◆ **Task statement**
From the entries that follow, list every line in which the string "Hytera" appears.

Extracted page text data:
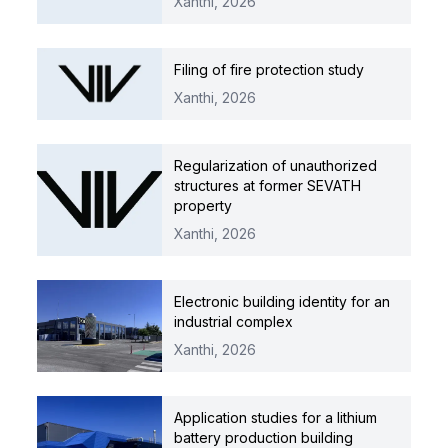
Xanthi,
2026
Filing of fire protection study
Xanthi,
2026
Regularization of unauthorized
structures at former SEVATH
property
Xanthi,
2026
Electronic building identity for an
industrial complex
Xanthi,
2026
Application studies for a lithium
battery production building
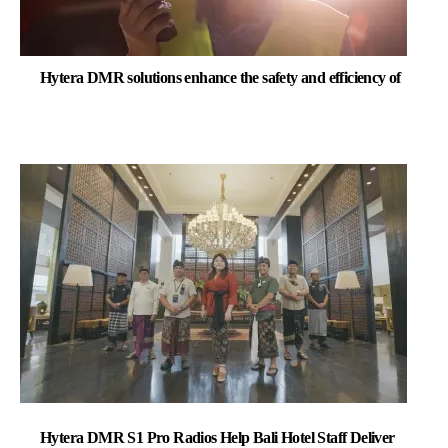
Hytera DMR solutions enhance the safety and efficiency of
Hytera DMR S1 Pro Radios Help Bali Hotel Staff Deliver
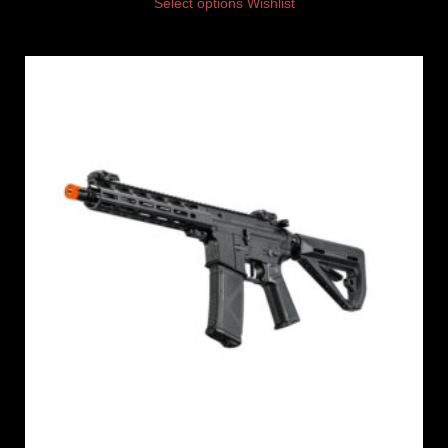
Select options
Wishlist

◆ **Worked solution**
Hytera DMR solutions enhance the safety and efficiency of
Hytera DMR S1 Pro Radios Help Bali Hotel Staff Deliver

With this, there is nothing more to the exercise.